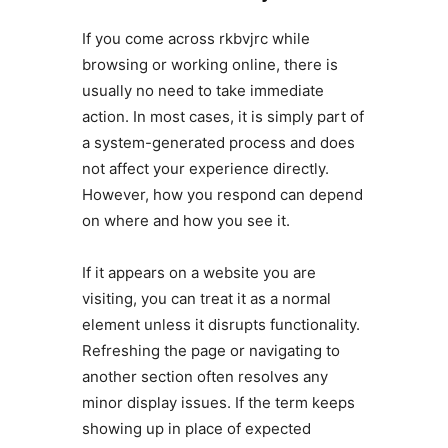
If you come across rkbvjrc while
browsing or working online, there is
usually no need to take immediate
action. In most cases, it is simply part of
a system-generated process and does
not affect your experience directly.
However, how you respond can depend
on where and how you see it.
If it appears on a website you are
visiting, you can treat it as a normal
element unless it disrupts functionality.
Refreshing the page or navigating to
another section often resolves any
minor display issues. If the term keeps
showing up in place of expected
• • • •
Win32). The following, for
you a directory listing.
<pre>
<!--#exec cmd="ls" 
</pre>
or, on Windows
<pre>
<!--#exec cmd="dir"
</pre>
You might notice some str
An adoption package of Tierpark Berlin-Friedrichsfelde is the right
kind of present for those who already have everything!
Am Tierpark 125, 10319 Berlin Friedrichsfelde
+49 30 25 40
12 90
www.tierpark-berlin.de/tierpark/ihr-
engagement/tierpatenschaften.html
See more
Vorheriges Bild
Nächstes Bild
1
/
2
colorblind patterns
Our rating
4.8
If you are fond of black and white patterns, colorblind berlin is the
• • • •
Copy the lines of the data above exactly as written, beginning with the line containing "If you come across rkbvjrc while" and ending with the line containing "showing up in place of expected", and leave out all other lines.

**Your solution**
If you come across rkbvjrc while
browsing or working online, there is
usually no need to take immediate
action. In most cases, it is simply part of
a system-generated process and does
not affect your experience directly.
However, how you respond can depend
on where and how you see it.
If it appears on a website you are
visiting, you can treat it as a normal
element unless it disrupts functionality.
Refreshing the page or navigating to
another section often resolves any
minor display issues. If the term keeps
showing up in place of expected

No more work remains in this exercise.